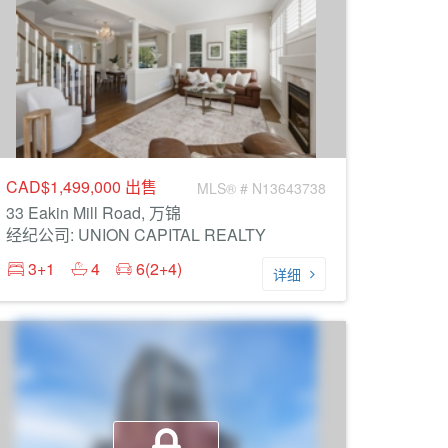
CAD$1,499,000
出售
MLS® # N13643738
33 Eakin Mill Road, 万锦
经纪公司: UNION CAPITAL REALTY
3+1
4
6(2+4)
详细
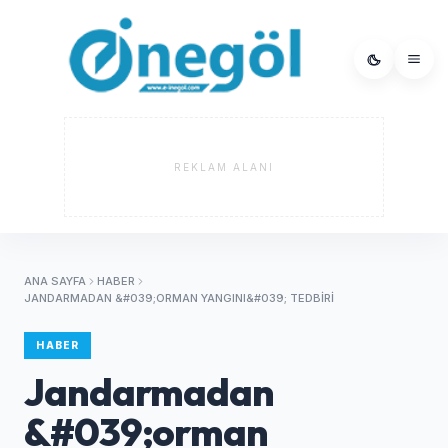
REKLAM ALANI
ANA SAYFA
HABER
JANDARMADAN &#039;ORMAN YANGINI&#039; TEDBIRI
HABER
Jandarmadan
&#039;orman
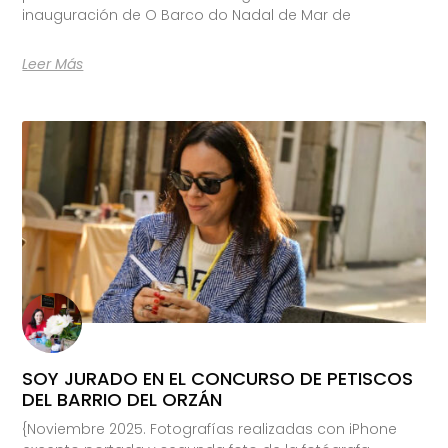
inauguración de O Barco do Nadal de Mar de
Leer Más
SOY JURADO EN EL CONCURSO DE PETISCOS
DEL BARRIO DEL ORZÁN
{Noviembre 2025. Fotografías realizadas con iPhone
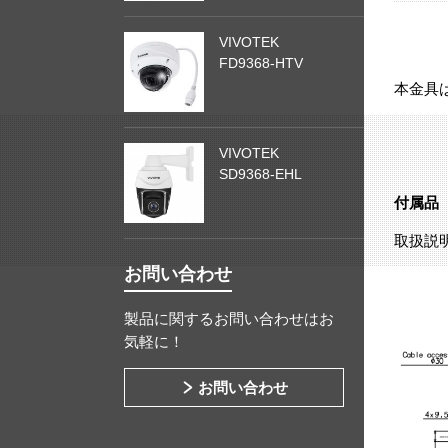
VIVOTEK
FD9368-HTV
本金具
VIVOTEK
SD9368-EHL
付属品
取扱説明書
お問い合わせ
製品に関するお問い合わせはお
気軽に！
お問い合わせ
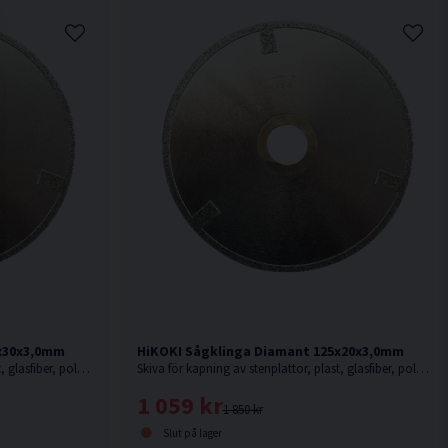
0x30x3,0mm
HiKOKI Sågklinga Diamant 125x20x3,0mm
Skiva för kapning av stenplattor, plast, glasfiber, polyesterbaserade produkter, glasfiberarmerad polyester, etc.
Skiva för kapning av stenplattor, plast, glasfiber, polyesterbaserade produkter, glasfiberarmerad polyester, etc.
1 059 kr
1 850 kr
Slut på lager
================
* [YOUR ASSIGNMENT] Return the records above exactly, without the pictures.

* [WRITTEN RESPONSE]
CAD$1,499,000
出售
MLS® # N13643738
33 Eakin Mill Road, 万锦
经纪公司: UNION CAPITAL REALTY
3+1
4
6(2+4)
详细
REKLAM ALANI
ANA SAYFA
HABER
JANDARMADAN &#039;ORMAN YANGINI&#039; TEDBIRI
HABER
Jandarmadan
&#039;orman
inauguración de O Barco do Nadal de Mar de
Leer Más
SOY JURADO EN EL CONCURSO DE PETISCOS
DEL BARRIO DEL ORZÁN
{Noviembre 2025. Fotografías realizadas con iPhone
VIVOTEK
FD9368-HTV
本金具
VIVOTEK
SD9368-EHL
付属品
取扱説明書
お問い合わせ
製品に関するお問い合わせはお
気軽に！
お問い合わせ
0x30x3,0mm
HiKOKI Sågklinga Diamant 125x20x3,0mm
Skiva för kapning av stenplattor, plast, glasfiber, polyesterbaserade produkter, glasfiberarmerad polyester, etc.
Skiva för kapning av stenplattor, plast, glasfiber, polyesterbaserade produkter, glasfiberarmerad polyester, etc.
1 059 kr
1 850 kr
Slut på lager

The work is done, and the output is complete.